### Directions
Nothing but a number is expected: the count of lines in the data below that include "اونو".

(Page-level text extractions)
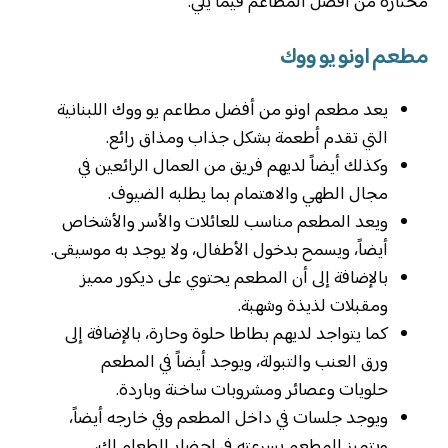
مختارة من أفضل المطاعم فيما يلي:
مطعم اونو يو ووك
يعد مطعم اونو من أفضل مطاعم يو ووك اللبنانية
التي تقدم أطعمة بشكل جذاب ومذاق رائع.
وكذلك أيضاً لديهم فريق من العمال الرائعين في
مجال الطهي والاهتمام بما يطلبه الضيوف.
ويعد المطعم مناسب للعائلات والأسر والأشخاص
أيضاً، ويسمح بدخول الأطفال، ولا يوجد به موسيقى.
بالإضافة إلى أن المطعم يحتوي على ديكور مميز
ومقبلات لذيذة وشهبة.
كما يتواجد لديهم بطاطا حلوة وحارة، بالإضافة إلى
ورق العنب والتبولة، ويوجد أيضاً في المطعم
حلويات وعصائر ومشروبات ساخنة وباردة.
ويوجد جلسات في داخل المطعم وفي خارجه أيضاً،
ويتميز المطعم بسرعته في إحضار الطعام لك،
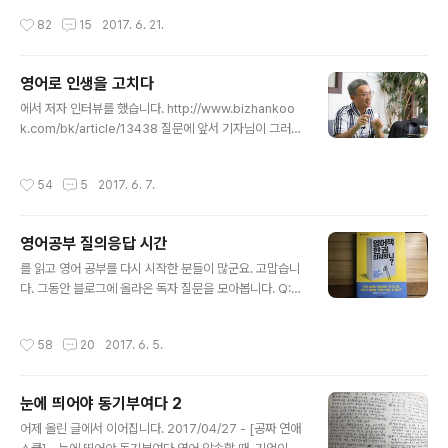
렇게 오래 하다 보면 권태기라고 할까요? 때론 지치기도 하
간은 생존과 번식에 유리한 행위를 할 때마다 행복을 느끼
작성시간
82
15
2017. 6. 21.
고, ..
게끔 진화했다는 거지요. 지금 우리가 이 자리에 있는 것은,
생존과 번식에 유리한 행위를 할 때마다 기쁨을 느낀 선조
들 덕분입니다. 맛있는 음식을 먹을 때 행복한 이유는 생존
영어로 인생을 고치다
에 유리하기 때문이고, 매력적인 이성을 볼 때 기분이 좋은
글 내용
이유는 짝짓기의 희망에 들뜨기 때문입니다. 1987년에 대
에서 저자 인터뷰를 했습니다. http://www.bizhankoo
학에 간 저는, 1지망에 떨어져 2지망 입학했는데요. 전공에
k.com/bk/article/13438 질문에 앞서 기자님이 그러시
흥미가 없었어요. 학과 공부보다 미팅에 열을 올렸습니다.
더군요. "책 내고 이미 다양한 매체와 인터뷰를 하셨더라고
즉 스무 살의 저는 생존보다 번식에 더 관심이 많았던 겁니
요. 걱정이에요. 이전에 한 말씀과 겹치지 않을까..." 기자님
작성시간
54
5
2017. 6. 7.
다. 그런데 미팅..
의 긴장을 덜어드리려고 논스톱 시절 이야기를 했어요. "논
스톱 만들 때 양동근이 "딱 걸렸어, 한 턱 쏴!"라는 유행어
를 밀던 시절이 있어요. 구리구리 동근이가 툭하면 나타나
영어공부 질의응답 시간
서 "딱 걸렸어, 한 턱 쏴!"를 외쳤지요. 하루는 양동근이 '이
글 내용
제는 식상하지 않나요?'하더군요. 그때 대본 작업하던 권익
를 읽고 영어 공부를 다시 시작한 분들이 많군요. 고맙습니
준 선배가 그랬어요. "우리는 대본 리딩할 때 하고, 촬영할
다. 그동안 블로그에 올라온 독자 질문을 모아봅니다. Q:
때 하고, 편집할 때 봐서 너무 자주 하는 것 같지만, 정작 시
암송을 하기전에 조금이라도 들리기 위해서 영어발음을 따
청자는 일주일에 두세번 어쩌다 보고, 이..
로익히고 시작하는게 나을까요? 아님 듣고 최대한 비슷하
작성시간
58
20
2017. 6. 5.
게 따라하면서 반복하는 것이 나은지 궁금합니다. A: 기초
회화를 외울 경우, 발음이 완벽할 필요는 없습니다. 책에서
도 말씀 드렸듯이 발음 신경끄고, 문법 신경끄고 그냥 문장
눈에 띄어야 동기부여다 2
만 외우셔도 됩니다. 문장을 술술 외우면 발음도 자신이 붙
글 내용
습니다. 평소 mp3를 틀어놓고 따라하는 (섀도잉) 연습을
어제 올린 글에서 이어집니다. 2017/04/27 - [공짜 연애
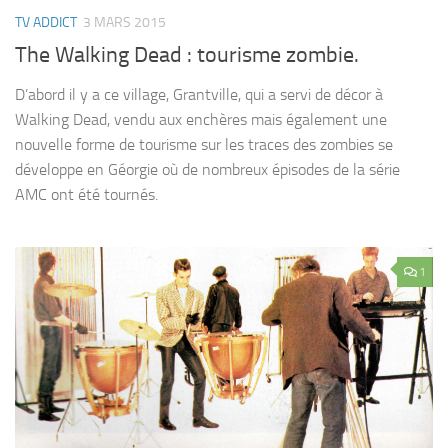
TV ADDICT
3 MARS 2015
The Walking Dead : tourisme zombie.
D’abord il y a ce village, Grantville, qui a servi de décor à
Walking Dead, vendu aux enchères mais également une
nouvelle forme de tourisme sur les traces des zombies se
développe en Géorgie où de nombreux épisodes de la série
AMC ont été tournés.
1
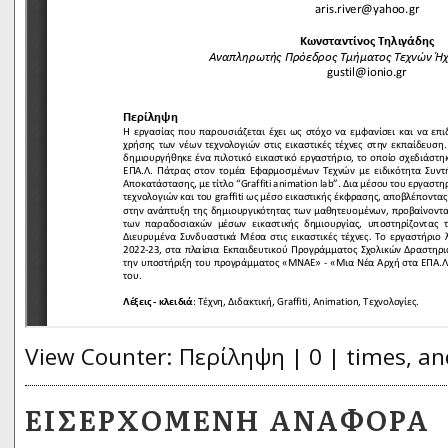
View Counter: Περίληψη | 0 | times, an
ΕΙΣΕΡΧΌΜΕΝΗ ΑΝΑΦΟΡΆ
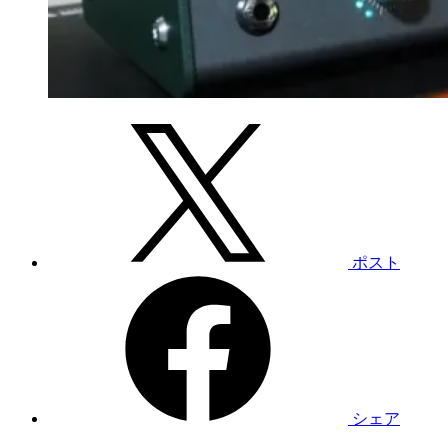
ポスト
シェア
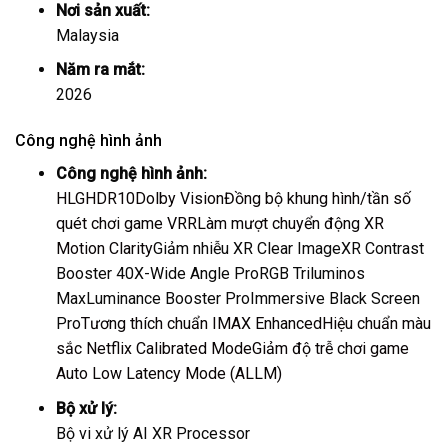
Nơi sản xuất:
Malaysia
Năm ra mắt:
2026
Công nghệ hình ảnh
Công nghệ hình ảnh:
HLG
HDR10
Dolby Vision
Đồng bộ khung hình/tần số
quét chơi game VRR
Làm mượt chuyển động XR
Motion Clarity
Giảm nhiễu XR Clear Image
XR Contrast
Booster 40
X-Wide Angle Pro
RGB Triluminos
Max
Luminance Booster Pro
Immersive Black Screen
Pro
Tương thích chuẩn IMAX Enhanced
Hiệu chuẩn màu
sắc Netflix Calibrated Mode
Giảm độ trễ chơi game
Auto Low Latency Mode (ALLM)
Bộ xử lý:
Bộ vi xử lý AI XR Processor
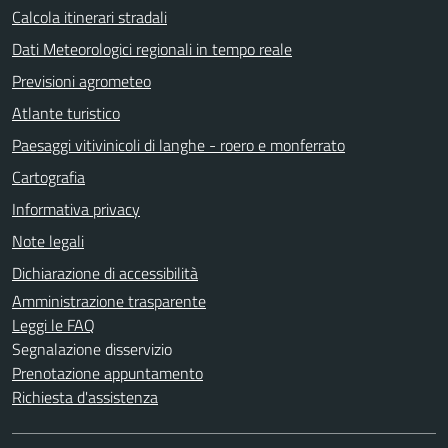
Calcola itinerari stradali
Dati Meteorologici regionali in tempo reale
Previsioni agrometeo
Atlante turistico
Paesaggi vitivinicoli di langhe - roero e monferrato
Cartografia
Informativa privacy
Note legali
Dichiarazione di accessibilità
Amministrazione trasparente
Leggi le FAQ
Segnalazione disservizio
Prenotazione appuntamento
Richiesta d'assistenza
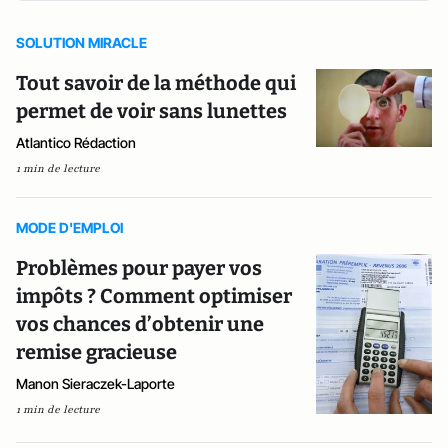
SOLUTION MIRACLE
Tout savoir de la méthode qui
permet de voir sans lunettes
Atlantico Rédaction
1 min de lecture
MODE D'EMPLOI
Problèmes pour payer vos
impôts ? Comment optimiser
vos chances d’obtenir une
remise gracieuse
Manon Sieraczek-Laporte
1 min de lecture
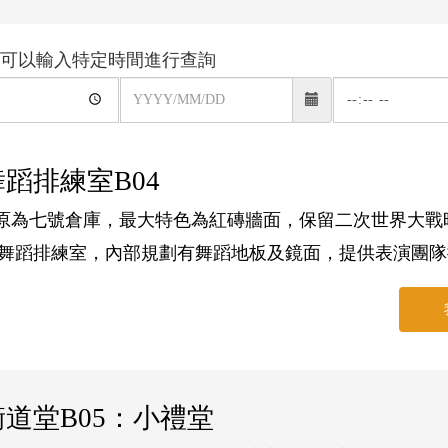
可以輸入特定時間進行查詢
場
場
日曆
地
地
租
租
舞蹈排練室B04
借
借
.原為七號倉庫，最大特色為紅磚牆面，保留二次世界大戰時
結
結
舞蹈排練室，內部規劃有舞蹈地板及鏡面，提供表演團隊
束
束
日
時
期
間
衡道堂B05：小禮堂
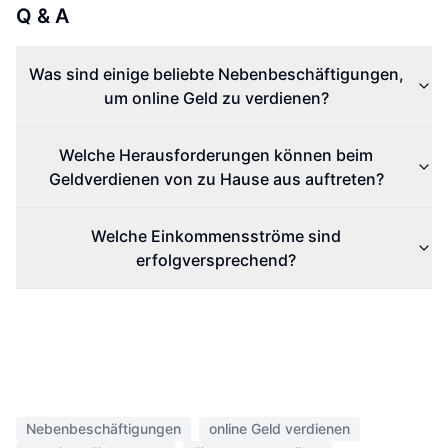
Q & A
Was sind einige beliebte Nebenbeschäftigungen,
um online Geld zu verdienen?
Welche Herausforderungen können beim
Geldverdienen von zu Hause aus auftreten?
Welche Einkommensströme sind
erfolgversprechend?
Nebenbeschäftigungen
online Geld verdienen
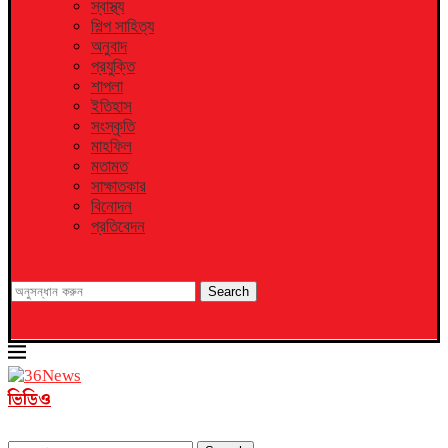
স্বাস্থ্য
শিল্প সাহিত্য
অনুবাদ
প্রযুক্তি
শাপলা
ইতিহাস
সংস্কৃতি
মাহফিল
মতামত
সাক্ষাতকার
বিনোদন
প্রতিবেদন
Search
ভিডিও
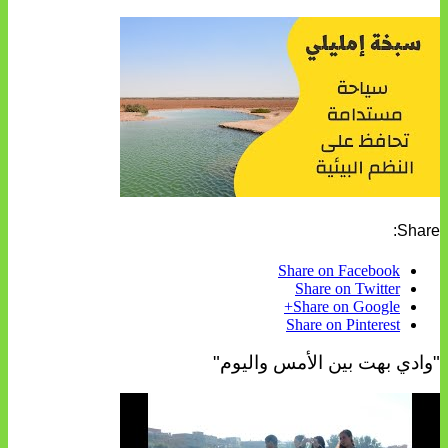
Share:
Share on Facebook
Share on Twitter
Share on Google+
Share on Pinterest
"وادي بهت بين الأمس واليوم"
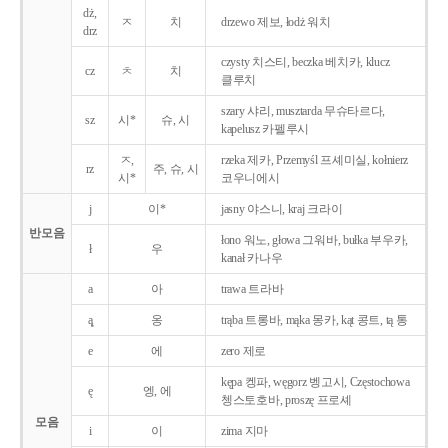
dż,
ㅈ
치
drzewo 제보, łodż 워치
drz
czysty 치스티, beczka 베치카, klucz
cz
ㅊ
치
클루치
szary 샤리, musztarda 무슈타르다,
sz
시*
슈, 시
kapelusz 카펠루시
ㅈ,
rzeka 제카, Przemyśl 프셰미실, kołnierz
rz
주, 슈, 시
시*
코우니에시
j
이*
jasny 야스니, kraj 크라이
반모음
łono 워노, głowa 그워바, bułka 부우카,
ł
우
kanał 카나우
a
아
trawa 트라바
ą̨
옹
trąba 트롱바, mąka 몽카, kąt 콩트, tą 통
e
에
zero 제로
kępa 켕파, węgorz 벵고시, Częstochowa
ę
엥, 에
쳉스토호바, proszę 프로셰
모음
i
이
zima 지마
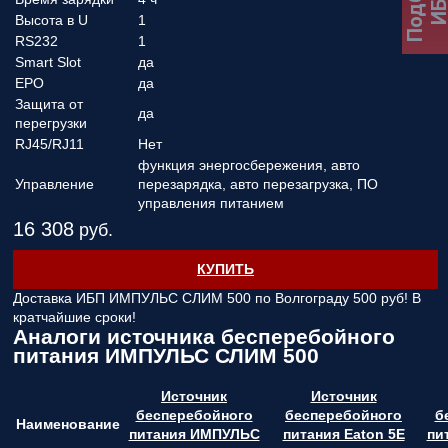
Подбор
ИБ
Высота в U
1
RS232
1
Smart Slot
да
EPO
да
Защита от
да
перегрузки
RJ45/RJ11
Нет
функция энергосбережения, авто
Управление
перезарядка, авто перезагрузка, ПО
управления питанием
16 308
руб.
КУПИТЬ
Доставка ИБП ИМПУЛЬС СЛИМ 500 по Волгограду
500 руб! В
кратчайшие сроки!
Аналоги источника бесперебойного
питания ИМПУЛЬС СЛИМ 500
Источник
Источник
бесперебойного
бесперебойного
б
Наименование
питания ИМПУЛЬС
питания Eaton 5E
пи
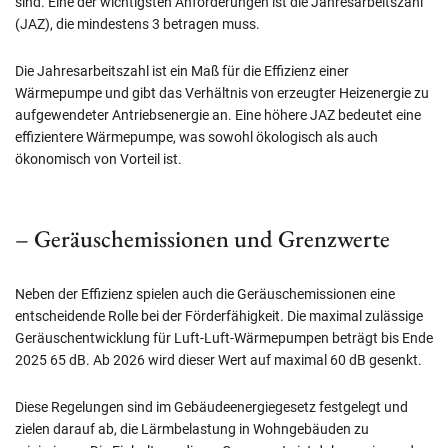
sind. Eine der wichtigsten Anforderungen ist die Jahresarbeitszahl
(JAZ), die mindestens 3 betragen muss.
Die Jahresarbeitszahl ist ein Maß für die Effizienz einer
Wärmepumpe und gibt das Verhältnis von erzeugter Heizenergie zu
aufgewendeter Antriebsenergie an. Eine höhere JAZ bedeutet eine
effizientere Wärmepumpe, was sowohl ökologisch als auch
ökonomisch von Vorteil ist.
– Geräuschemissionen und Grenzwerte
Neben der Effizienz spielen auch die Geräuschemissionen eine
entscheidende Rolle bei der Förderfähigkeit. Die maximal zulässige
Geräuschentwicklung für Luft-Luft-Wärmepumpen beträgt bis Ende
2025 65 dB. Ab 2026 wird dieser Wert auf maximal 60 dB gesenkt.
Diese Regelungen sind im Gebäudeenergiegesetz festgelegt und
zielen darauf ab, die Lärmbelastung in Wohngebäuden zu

### Answer to the problem
2